O poder da classe trabalhadora

Contudo, há uma força no mundo capaz de colocar um ponto final neste cenário de pesadelo – isto é: a classe trabalhadora. Existem mais de 3 biliões de trabalhadores à escala mundial. Eles e as suas famílias, com os pobres e marginalizados, têm o poder de mudar tudo isto. Os trabalhadores de todo o mundo devem unir forças e derrubar as classes dominantes nos seus próprios países. Os trabalhadores americanos, europeus e chineses, em conjunto com os trabalhadores de todo o mundo, não têm qualquer interesse em combaterem em guerras fratricidas de destruição maciça e de morte.

Em tempos de guerra e chauvinismo, os marxistas têm de destacar-se como internacionalistas, defendendo os interesses comuns dos trabalhadores de todo o mundo contra os interesses das suas classes dominantes. Temos de explicar que os trabalhadores da China e dos Estados Unidos não têm nada a ganhar com uma futura guerra ou conflito de interesses entre os dois países, para não falar que Taiwan seria destruída nesse processo, tal como a Ucrânia o está sendo hoje em dia, diante dos nossos olhos.

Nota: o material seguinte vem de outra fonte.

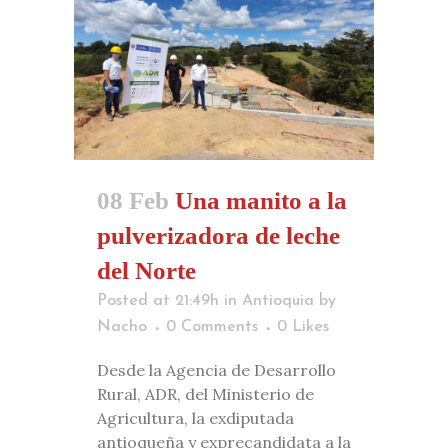
08 Feb
Una manito a la
pulverizadora de leche
del Norte
Posted at 21:49h
in
Antioquia
by
Nacho
0 Comments
0
Likes
Desde la Agencia de Desarrollo
Rural, ADR, del Ministerio de
Agricultura, la exdiputada
antioqueña y exprecandidata a la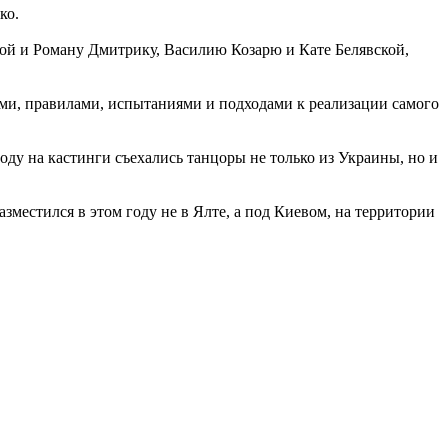
ко.
ой и Роману Дмитрику, Василию Козарю и Кате Белявской,
ями, правилами, испытаниями и подходами к реализации самого
ду на кастинги съехались танцоры не только из Украины, но и
азместился в этом году не в Ялте, а под Киевом, на территории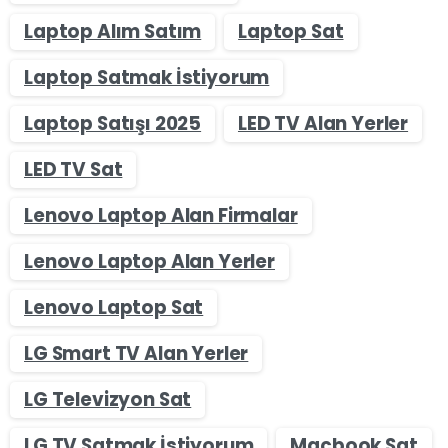
Laptop Alım Satım
Laptop Sat
Laptop Satmak İstiyorum
Laptop Satışı 2025
LED TV Alan Yerler
LED TV Sat
Lenovo Laptop Alan Firmalar
Lenovo Laptop Alan Yerler
Lenovo Laptop Sat
LG Smart TV Alan Yerler
LG Televizyon Sat
LG TV Satmak İstiyorum
Macbook Sat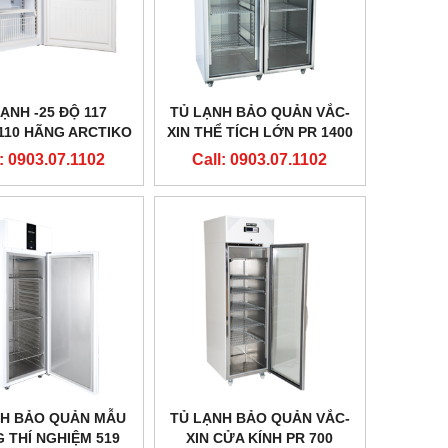
ẠNH -25 ĐỘ 117
TỦ LẠNH BẢO QUẢN VẮC-
 110 HÃNG ARCTIKO
XIN THỂ TÍCH LỚN PR 1400
- ĐAN MẠCH
HÃNG ARCTIKO - ĐAN
: 0903.07.1102
Call: 0903.07.1102
MẠCH
NH BẢO QUẢN MẪU
TỦ LẠNH BẢO QUẢN VẮC-
 THÍ NGHIỆM 519
XIN CỬA KÍNH PR 700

Há um outro cenário, porém! E esse cenário é aquele que, com o aprofundamento da crise económica afetando todos os países, se aprofunda também a suspeita e descrença cada vez maiores sobre a classe dominante em cada um dos países. Os trabalhadores e jovens estão a ser atingidos pelos aumentos do custo de vida, pela espiral inflacionaria que se desenrola por toda a parte. Isto está a preparar o terreno para uma luta de classes intensificada – desde já sinalizada pelo recrudescimento das greves num país após outro. E isto é acompanhado pelo impulso de sindicalizar trabalhadores não-organizados (veja-se nos Estados Unidos) com uma mudança no ambiente dentro dos sindicatos já existente em direção a uma atividade mais militante.

Temos visto enormes protestos em vários países desde o Cazaquistão ao Sri Lanka, da Turquia ao Irão, do Líbano ao Sudão, e também no coração do próprio imperialismo: os Estados Unidos da América. Nalguns destes países a revolta assumiu já proporções insurrecionais. É nesses movimentos que podemos vislumbrar uma alternativa à guerra entre as nações: a guerra entre as classes!

Nós temos enormes forças produtivas à escala mundial que foram sendo criadas ao longo de décadas e séculos. Se esses recursos fossem usados na fraternal cooperação entre os povos, poderíamos resolver os grandes desafios que enfrentamos: das alterações climáticas à guerra, da inflação descontrolada à escassez de abastecimentos e produtos.

Esta é a mensagem que temos de transmitir aos trabalhadores de todo o mundo. Ou como nas palavras finais do Manifesto Comunista, afirmaram Marx e Engels: “Os proletários nada têm a perder a não ser as suas próprias cadeias. E têm um mundo a ganhar. Trabalhadores de todos os países, Uni-vos!